ルーカス国王陛下の後継者に選ばれたのは第一王子だったが、まだ若く、ルーカス国王陛下のように国を治めることができるのだろうか……? そんな不安が、国民の沈んだ心に更に影を落とした。
そしてその年は、作物が全く育たない年でもあった。それまでは絵筆程の太さしか育たなかった人参は、芽を出して間もなく枯れてしまう。人参だけではなく、ライ麦や小麦、芋も玉葱も全てが育つことなく枯れて朽ちていく。作物が育たない畑はひび割れ、砂埃が宙を舞った。
農民は疲れ切った顔で空を仰ぐが、雨が降る気配すらない。
城内にある畑は、リリス村の花生み達が産み落とした種でなんとか作物が実っていたが、その畑さえも今はまるで砂漠のようだという。足りない食物を補っていた貿易も、王が変わったことで国同士の関係が悪化し、今は途絶えてしまったようだ。
「なんということだ……」
若くして国王となった男は苦々しい顔をしながら、枯れ果てた作物を踏みつける。
「もうどれくらい雨が降っていないのだろうか? それにこの瘦せこけた土地は一体どうしたというのだ? いくら種を撒いたところで芽さえもでないではないか。このままでは、この国が滅亡してしまう」
新国王は意を決したように畑に背を向けた。
「馬を用意して騎士団を招集しろ。これから出かける」
「は! かしこまりました」
近くにいる家来にそう命じた後、ゆっくりと歩き出したのだった。
◇◆◇◆
「城内にある畑の作物も、ついに全部枯れ果てたらしい」
「なんてことだ……。村長、村は大丈夫なのか? 何者かが作物を狙って攻めてくる、なんてことはないだろうか?」
ノアの家の前には先程から数人の村人たちが集まり、討論を繰り広げている。ノアはその会話にそっと聞き耳を立てた。

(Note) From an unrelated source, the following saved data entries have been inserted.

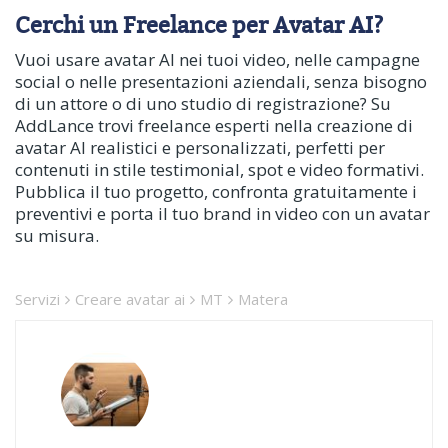
Cerchi un Freelance per Avatar AI?
Vuoi usare avatar AI nei tuoi video, nelle campagne
social o nelle presentazioni aziendali, senza bisogno
di un attore o di uno studio di registrazione? Su
AddLance trovi freelance esperti nella creazione di
avatar AI realistici e personalizzati, perfetti per
contenuti in stile testimonial, spot e video formativi.
Pubblica il tuo progetto, confronta gratuitamente i
preventivi e porta il tuo brand in video con un avatar
su misura.
Servizi
Creare avatar ai
MT
Matera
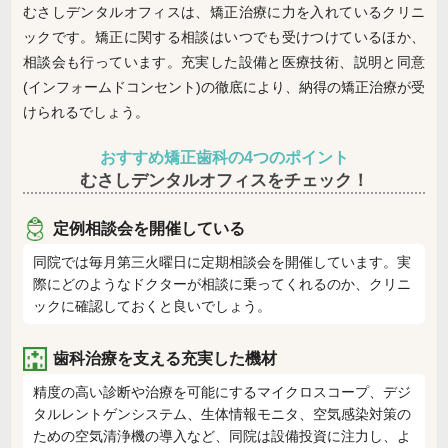
むさしデンタルオフィスは、矯正治療に力を入れているクリニ
ックです。矯正に関する相談はいつでも受けつけているほか、
相談会も行っています。充実した設備と医療技術、説明と同意
(インフォームドコンセント)の徹底により、納得の矯正治療が受
けられるでしょう。
おすすめ矯正歯科の4つのポイント
むさしデンタルオフィスをチェック！
定例相談会を開催している
同院では毎月第三火曜日に定期相談会を開催しています。実
際にどのようなドクターが相談に乗ってくれるのか、クリニ
ックに確認しておくと良いでしょう。
歯科治療を支える充実した機材
精度の高い診断や治療を可能にするマイクロスコープ、デジ
タルレントゲンシステム、生体情報モニタ、空気感染対策の
ための空気清浄機の導入など、同院は設備投資に注力し、よ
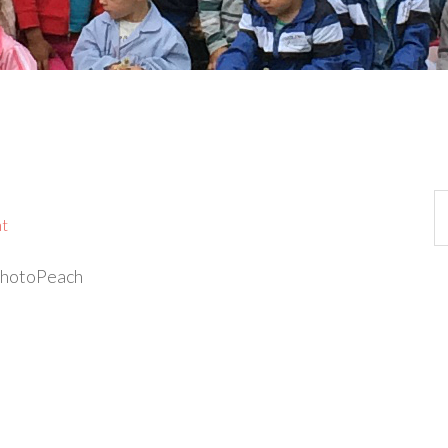
t
 PhotoPeach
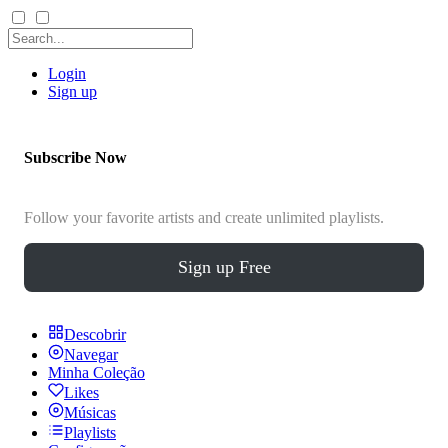
Login
Sign up
Subscribe Now
Follow your favorite artists and create unlimited playlists.
Sign up Free
Descobrir
Navegar
Minha Coleção
Likes
Músicas
Playlists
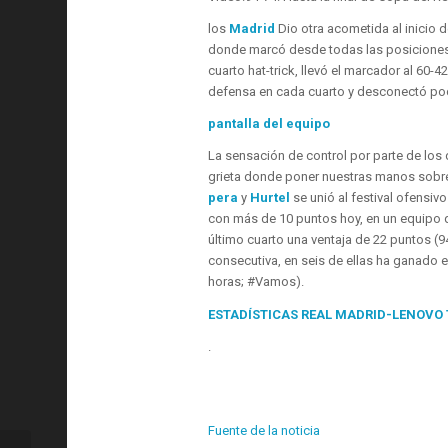
los
Madrid
Dio otra acometida al inicio d
donde marcó desde todas las posicione
cuarto hat-trick, llevó el marcador al 60-
defensa en cada cuarto y desconectó poco
pantalla del equipo
La sensación de control por parte de los
grieta donde poner nuestras manos sobre
pera
y
Hurtel
se unió al festival ofensiv
con más de 10 puntos hoy, en un equipo qu
último cuarto una ventaja de 22 puntos (94
consecutiva, en seis de ellas ha ganado e
horas; #Vamos).
ESTADÍSTICAS REAL MADRID-LENOVO 
.
Fuente de la noticia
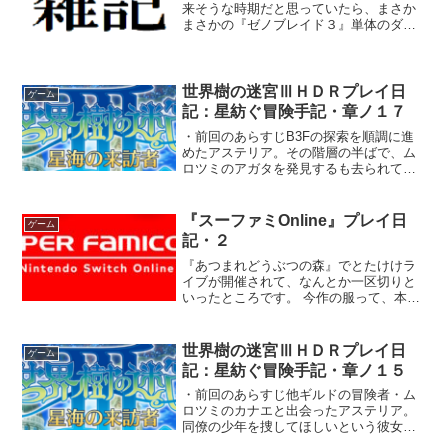
来そうな時期だと思っていたら、まさか
まさかの『ゼノブレイド３』単体のダイ
レクトだなんて、本気で驚きました。い
やホント、モノリスソフトは任天堂の子
会社になってから本当に生き生きとして
ますね。ブレスとかスプラ...
世界樹の迷宮ⅢＨＤＲプレイ日
ゲーム
記：星紡ぐ冒険手記・章ノ１７
・前回のあらすじB3Fの探索を順調に進
めたアステリア。その階層の半ばで、ム
ロツミのアガタを発見するも去られてし
まった。・前回⇩ 「長い水路ね」「水路
というより、川なのかもしれないわ
ね。 橋もたくさん架かっ
『スーファミOnline』プレイ日
ゲーム
てるし」「まずは少し先も...
記・２
『あつまれどうぶつの森』でとたけけラ
イブが開催されて、なんとか一区切りと
いったところです。 今作の服って、本当
にめちゃくちゃ種類多いんですね。その
うえで３～５種類の色があるパターンも
あるし･･････。これ、カタログコンプも
世界樹の迷宮ⅢＨＤＲプレイ日
ゲーム
う無理なんじゃな...
記：星紡ぐ冒険手記・章ノ１５
・前回のあらすじ他ギルドの冒険者・ム
ロツミのカナエと出会ったアステリア。
同僚の少年を捜してほしいという彼女の
頼みを快諾し、ついにB3Fへの階段を発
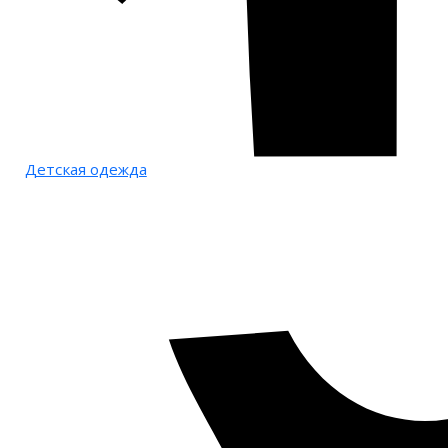
Детская одежда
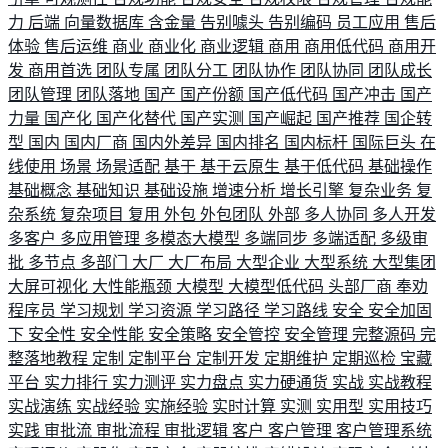
力
后端
向量数据库
含金量
告别噱头
告别编码
员工应用
售后
体验
售后运维
商业
商业化
商业逻辑
商用
商用低代码
商用开
发
商用首选
团队专属
团队分工
团队协作
团队协同
团队成长
团队管理
团队落地
国产
国产份额
国产低代码
国产冲击
国产
力量
国产化
国产化替代
国产实测
国产崛起
国产推荐
国企转
型
国内
国内厂商
国内外差异
国内排名
国内标杆
国际巨头
在
线使用
场景
场景适配
基于
基于云原生
基于低代码
基础操作
基础概念
基础知识
基础设施
增速分析
增长引擎
复杂业务
复
杂系统
复杂项目
复用
外包
外包团队
外部
多人协同
多人开发
多客户
多应用管理
多模态大模型
多端同步
多端适配
多级审
批
多节点
多部门
大厂
大厂布局
大型企业
大型系统
大型集团
大屏可视化
大性能瓶颈
大模型
大模型低代码
头部厂商
奉劝
程序员
学习规划
学习资源
学习路径
学习路线
安全
安全加固
下
安全性
安全性能
安全策略
安全管控
安全管理
完整源码
完
整落地教程
定制
定制平台
定制开发
定期维护
定期巡检
宝藏
平台
实力排行
实力测评
实力盘点
实力硬通货
实战
实战教程
实战演练
实战经验
实施经验
实时计算
实测
实用型
实用技巧
实践
审批流
审批流程
审批逻辑
客户
客户管理
客户管理系统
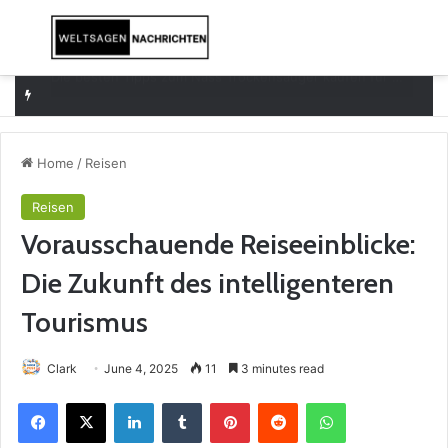
Menu
Se
Effizienz und Sicherheit: Strategien für das Moderne Büro
Home
/
Reisen
Reisen
Vorausschauende Reiseeinblicke:
Die Zukunft des intelligenteren
Tourismus
Clark
June 4, 2025
11
3 minutes read
Facebook
X
LinkedIn
Tumblr
Pinterest
Reddit
WhatsApp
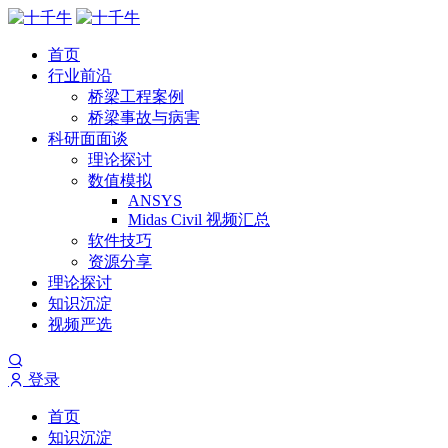
首页
行业前沿
桥梁工程案例
桥梁事故与病害
科研面面谈
理论探讨
数值模拟
ANSYS
Midas Civil 视频汇总
软件技巧
资源分享
理论探讨
知识沉淀
视频严选
登录
首页
知识沉淀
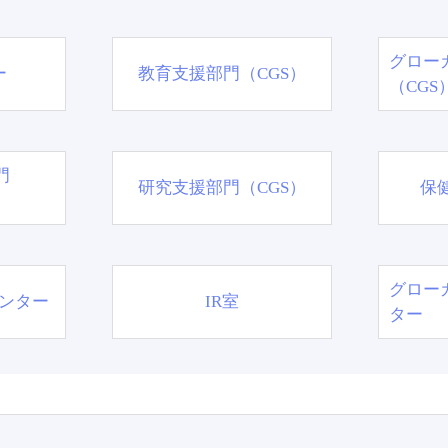
グロー
ー
教育支援部門（CGS）
（CGS
門
研究支援部門（CGS）
保
グロー
ンター
IR室
ター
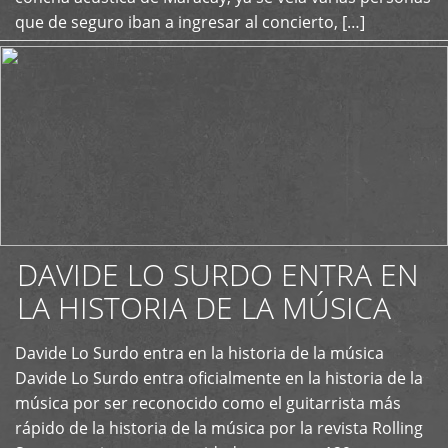
que de seguro iban a ingresar al concierto, […]
DAVIDE LO SURDO ENTRA EN
LA HISTORIA DE LA MÚSICA
+
Davide Lo Surdo entra en la historia de la música
Davide Lo Surdo entra oficialmente en la historia de la
música por ser reconocido como el guitarrista más
rápido de la historia de la música por la revista Rolling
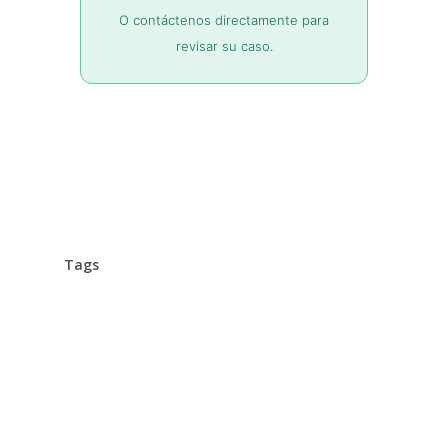
O contáctenos directamente para
revisar su caso.
Tags
Automatización
Email Marketing
Estrategia De Marketing
Generación De Clientes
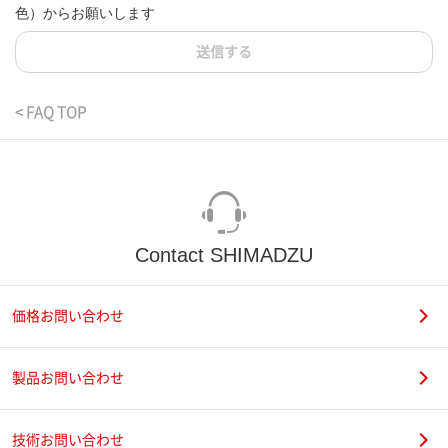
色）からお願いします
送信する
< FAQ TOP
Contact SHIMADZU
価格お問い合わせ
製品お問い合わせ
技術お問い合わせ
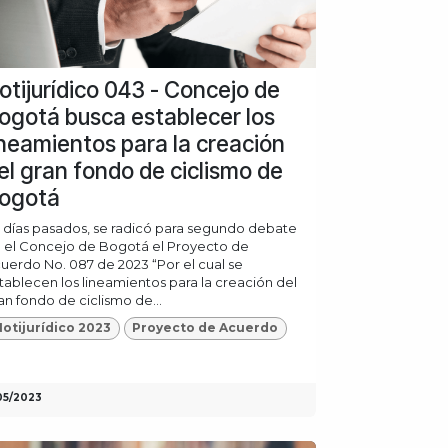
otijurídico 043 - Concejo de
ogotá busca establecer los
ineamientos para la creación
el gran fondo de ciclismo de
ogotá
 días pasados, se radicó para segundo debate
 el Concejo de Bogotá el Proyecto de
uerdo No. 087 de 2023 “Por el cual se
tablecen los lineamientos para la creación del
an fondo de ciclismo de...
otijurídico 2023
Proyecto de Acuerdo
05/2023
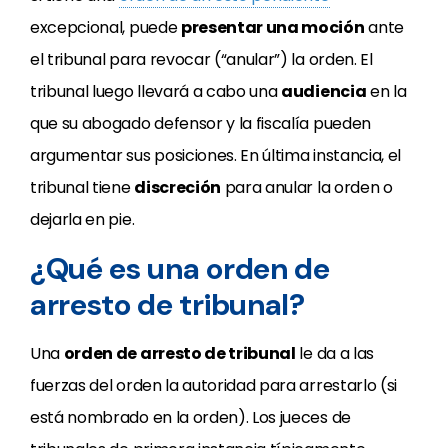
excepcional, puede
presentar una moción
ante
el tribunal para revocar (“anular”) la orden. El
tribunal luego llevará a cabo una
audiencia
en la
que su abogado defensor y la fiscalía pueden
argumentar sus posiciones. En última instancia, el
tribunal tiene
discreción
para anular la orden o
dejarla en pie.
¿Qué es una orden de
arresto de tribunal?
Una
orden de arresto de tribunal
le da a las
fuerzas del orden la autoridad para arrestarlo (si
está nombrado en la orden). Los jueces de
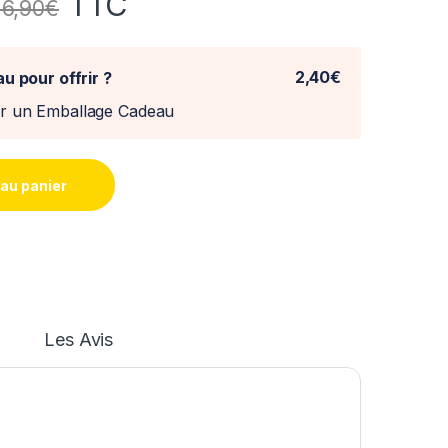
TTC
6,90
€
2,40€
u pour offrir ?
er un Emballage Cadeau
 au panier
Les Avis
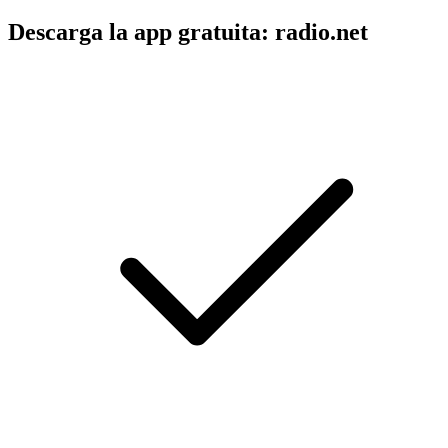
Descarga la app gratuita: radio.net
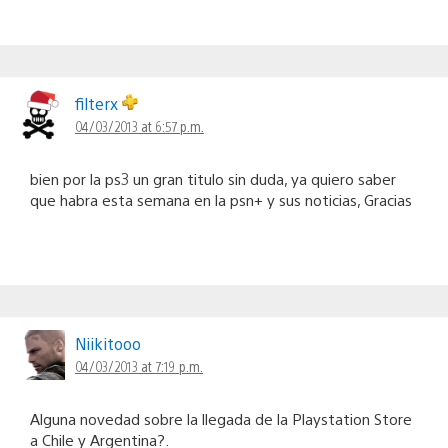
filterx
04/03/2013 at 6:57 p.m.
bien por la ps3 un gran titulo sin duda, ya quiero saber
que habra esta semana en la psn+ y sus noticias, Gracias
Niikitooo
04/03/2013 at 7:19 p.m.
Alguna novedad sobre la llegada de la Playstation Store
a Chile y Argentina?.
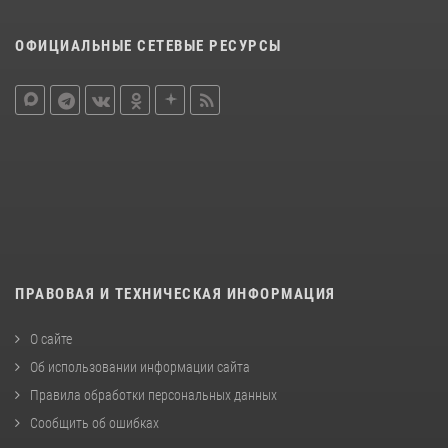
ОФИЦИАЛЬНЫЕ СЕТЕВЫЕ РЕСУРСЫ
ПРАВОВАЯ И ТЕХНИЧЕСКАЯ ИНФОРМАЦИЯ
О сайте
Об использовании информации сайта
Правила обработки персональных данных
Сообщить об ошибках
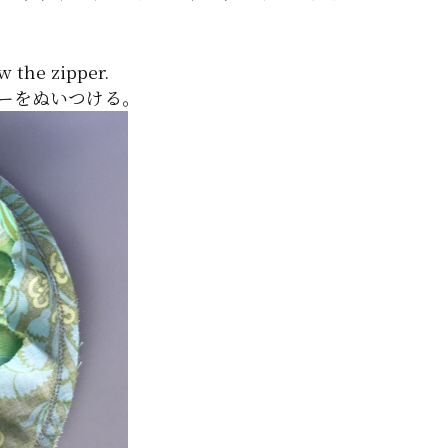
w the zipper.
ーをぬいつける。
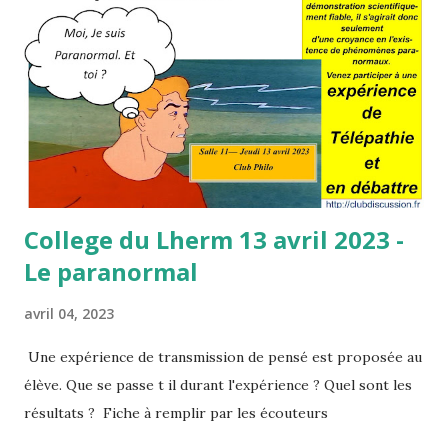
garantie conscience en éveil. Comme l'élève travaillant avec
application sous les yeux d'un maître craint, aimé, secret et
cela pour des raisons inexplicables et acceptées ... Mais si
pour beaucoup "Dieu est mort", comment peut-on ? vidéo
: Je me défini comme athée Vidéo : Peut-on vivre sans
croire ?...
College du Lherm 13 avril 2023 -
Le paranormal
avril 04, 2023
Une expérience de transmission de pensé est proposée au
élève. Que se passe t il durant l'expérience ? Quel sont les
résultats ? Fiche à remplir par les écouteurs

「大丈夫だ。そんな輩が攻めてきたときには、国王陛下と騎士団がこの村を守ってくれるという条約が結ばれている。だから心配することなんて何もない」
「そんな約束、ただの口約束だろう?」
「そんなことはない。なぜなら我々花生みは、今まで国のために一生懸命、城に作物や種を納めてきたんだ。そんな我々を国王陛下が裏切るはずなんてない」
必死に村人たちを宥める父親を見て、ノアは溜息を吐く。
――なんてお人好しなんだろう……。
そんな口約束を律義に守るのか? あの新しい国王陛下が? ノアは以前出会った、黒い髪の男のことを思い出しては、とても信頼する気になどなれずにいた。
そんなノアの予感は的中してしまう。